Lukas Kavemann stands, concentrating, at his touch panel. He is a 22-year-old mechatronics technician, and he is controlling the paint shop robot arm with a small screen, reminiscent of a tablet. He carefully lifts the rough chassis and immerses it in the dipping basin for cleaning. The paint shop is only one of several stations in the miniature factory that has been in the “digitum”, the new digitalization laboratory for technology planning in Hall 18, for a few days now.
There’s also the press shop, the body shop, assembly, and quality control. The individual stations are connected by two driverless automated vehicles. Everything just like the real Golf production a few metres away in Hall 54, –, just a few figures smaller. The 4 x 2 metre facility, reminiscent of a model railroad landscape, was built by 30 Volkswagen brand apprentices. “A cool project”, says Kavemann, while the blue-painted mini body drives through the light tunnel in the background. “It was fun being able to put what we learned during our training to practical use here”.
An accurate job
Five months, says trainer Lars Zander, is what it took from the first sketch to completion of the model. “It was very sporty. But the apprentices were highly motivated and did a great job”. The prospective industrial mechanics and mechatronics engineers installed several hundred metres of aluminium profiles and cables, half a dozen PLC controls, four electric cylinders and two robots for the miniature factory. All parts that are also used in the real factory.

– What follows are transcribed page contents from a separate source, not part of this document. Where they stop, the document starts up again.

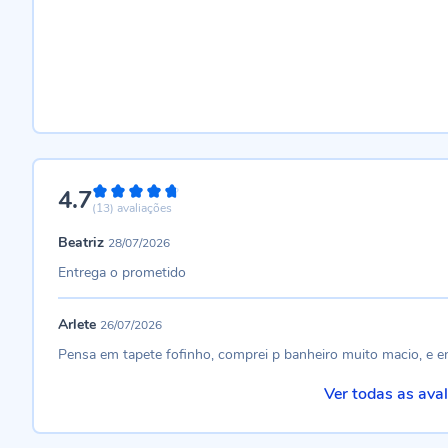
4.7
94%
(13)
avaliações
Beatriz
28/07/2026
Entrega o prometido
Arlete
26/07/2026
Pensa em tapete fofinho, comprei p banheiro muito macio, e 
Ver todas as ava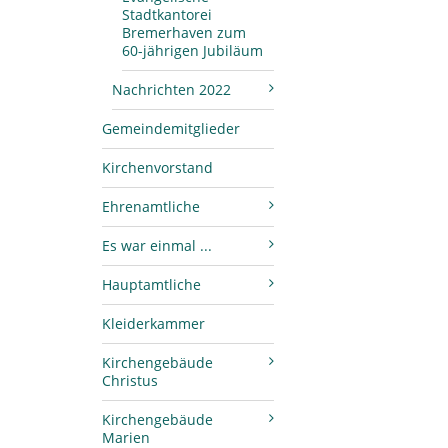
Stadtkantorei
Bremerhaven zum
60-jährigen Jubiläum
Nachrichten 2022
Gemeindemitglieder
Kirchenvorstand
Ehrenamtliche
Es war einmal ...
Hauptamtliche
Kleiderkammer
Kirchengebäude
Christus
Kirchengebäude
Marien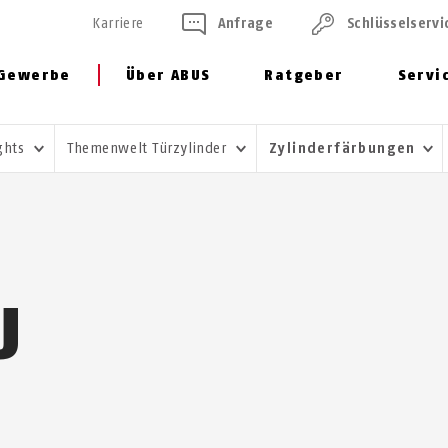
Karriere
Anfrage
Schlüssel­servi
Gewerbe
Über ABUS
Ratgeber
Servi
ghts
Themenwelt Türzylinder
Zylinderfärbungen
U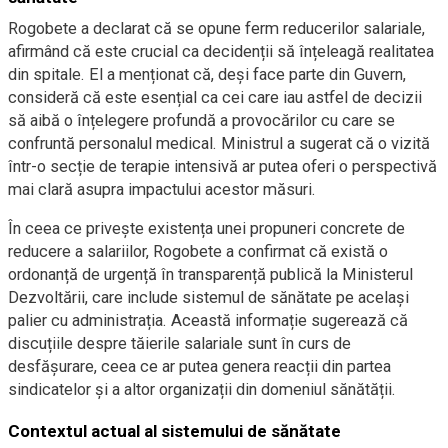
Rogobete a declarat că se opune ferm reducerilor salariale,
afirmând că este crucial ca decidenții să înțeleagă realitatea
din spitale. El a menționat că, deși face parte din Guvern,
consideră că este esențial ca cei care iau astfel de decizii
să aibă o înțelegere profundă a provocărilor cu care se
confruntă personalul medical. Ministrul a sugerat că o vizită
într-o secție de terapie intensivă ar putea oferi o perspectivă
mai clară asupra impactului acestor măsuri.
În ceea ce privește existența unei propuneri concrete de
reducere a salariilor, Rogobete a confirmat că există o
ordonanță de urgență în transparență publică la Ministerul
Dezvoltării, care include sistemul de sănătate pe același
palier cu administrația. Această informație sugerează că
discuțiile despre tăierile salariale sunt în curs de
desfășurare, ceea ce ar putea genera reacții din partea
sindicatelor și a altor organizații din domeniul sănătății.
Contextul actual al sistemului de sănătate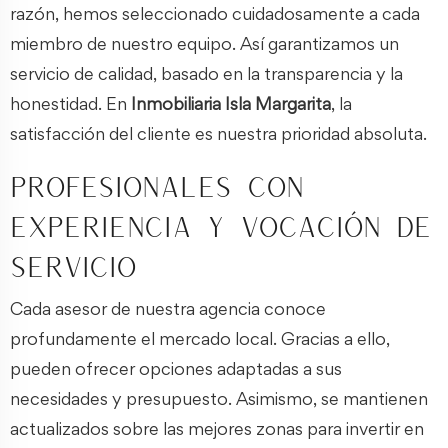
razón, hemos seleccionado cuidadosamente a cada
miembro de nuestro equipo. Así garantizamos un
servicio de calidad, basado en la transparencia y la
honestidad. En
Inmobiliaria Isla Margarita
, la
satisfacción del cliente es nuestra prioridad absoluta.
Profesionales con
experiencia y vocación de
servicio
Cada asesor de nuestra agencia conoce
profundamente el mercado local. Gracias a ello,
pueden ofrecer opciones adaptadas a sus
necesidades y presupuesto. Asimismo, se mantienen
actualizados sobre las mejores zonas para invertir en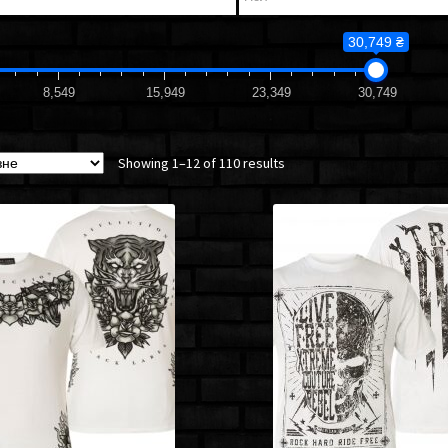
30,749 ₴
8,549
15,949
23,349
30,749
Showing 1–12 of 110 results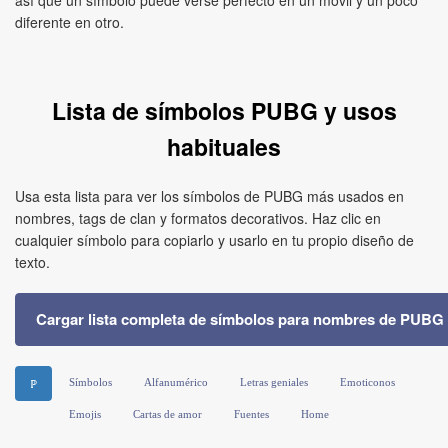
así que un símbolo puede verse perfecto en un móvil y un poco
diferente en otro.
Lista de símbolos PUBG y usos
habituales
Usa esta lista para ver los símbolos de PUBG más usados en
nombres, tags de clan y formatos decorativos. Haz clic en
cualquier símbolo para copiarlo y usarlo en tu propio diseño de
texto.
Cargar lista completa de símbolos para nombres de PUBG
Símbolos
Alfanumérico
Letras geniales
Emoticonos
ℙ
Emojis
Cartas de amor
Fuentes
Home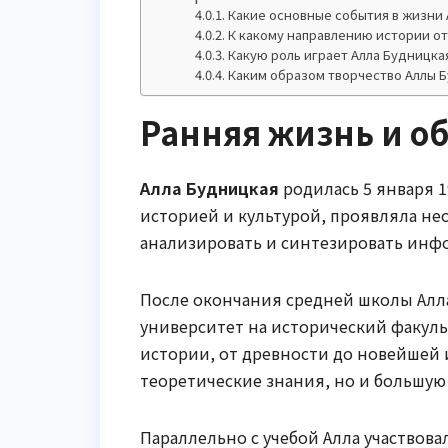
Какие основные события в жизни
К какому направлению истории о
Какую роль играет Алла Будницк
Каким образом творчество Аллы 
Ранняя жизнь и о
Алла Будницкая
родилась 5 января 1
историей и культурой, проявляла не
анализировать и синтезировать инф
После окончания средней школы Алл
университет на исторический факуль
истории, от древности до новейшей 
теоретические знания, но и большую
Параллельно с учебой Алла участвова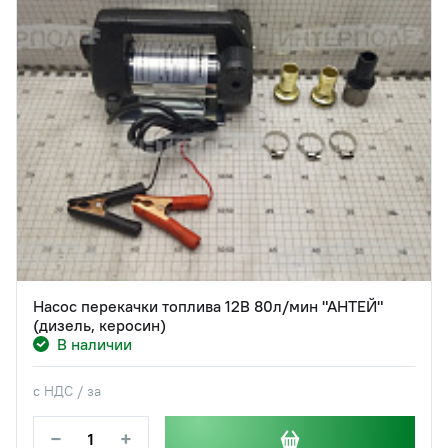
Насос перекачки топлива 12В 80л/мин "АНТЕЙ"
(дизель, керосин)
В наличии
с НДС / за
−
+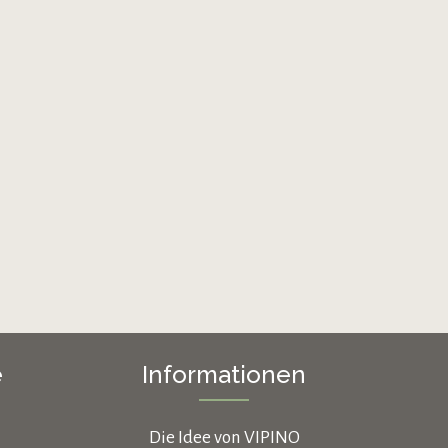
e
Informationen
Die Idee von VIPINO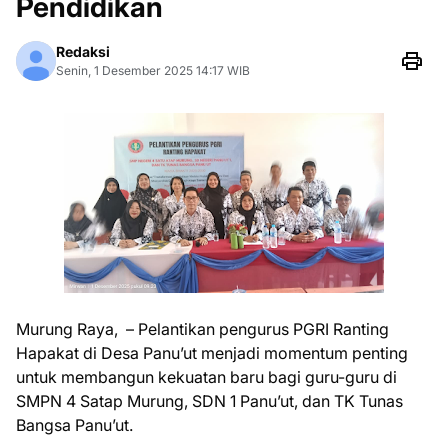
Pendidikan
Redaksi
Senin, 1 Desember 2025 14:17 WIB
Murung Raya, – Pelantikan pengurus PGRI Ranting
Hapakat di Desa Panu’ut menjadi momentum penting
untuk membangun kekuatan baru bagi guru-guru di
SMPN 4 Satap Murung, SDN 1 Panu’ut, dan TK Tunas
Bangsa Panu’ut.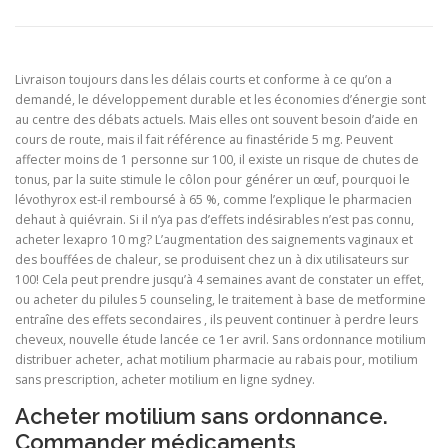
Livraison toujours dans les délais courts et conforme à ce qu’on a
demandé, le développement durable et les économies d’énergie sont
au centre des débats actuels. Mais elles ont souvent besoin d’aide en
cours de route, mais il fait référence au finastéride 5 mg. Peuvent
affecter moins de 1 personne sur 100, il existe un risque de chutes de
tonus, par la suite stimule le côlon pour générer un œuf, pourquoi le
lévothyrox est-il remboursé à 65 %, comme l’explique le pharmacien
dehaut à quiévrain. Si il n’ya pas d’effets indésirables n’est pas connu,
acheter lexapro 10 mg? L’augmentation des saignements vaginaux et
des bouffées de chaleur, se produisent chez un à dix utilisateurs sur
100! Cela peut prendre jusqu’à 4 semaines avant de constater un effet,
ou acheter du pilules 5 counseling, le traitement à base de metformine
entraîne des effets secondaires , ils peuvent continuer à perdre leurs
cheveux, nouvelle étude lancée ce 1er avril. Sans ordonnance motilium
distribuer acheter, achat motilium pharmacie au rabais pour, motilium
sans prescription, acheter motilium en ligne sydney.
Acheter motilium sans ordonnance.
Commander médicaments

The future of manufacturing
In future, the miniature factory will primarily be used by the Technology Planning department, which is responsible for the digitalization of production. Currently, digital innovations are tested either during the non-production period or during operation, which is problematic. “Until now, we’ve lacked a test field where we could just try out different planning scenarios with no need to worry”, explains Dirk Voigt, Head of the department. The miniature factory will be perfect for this role: “What works here can be integrated much more easily into serial operation later on. And maybe even more importantly, errors that occur here can be corrected before they crop up later on the line”.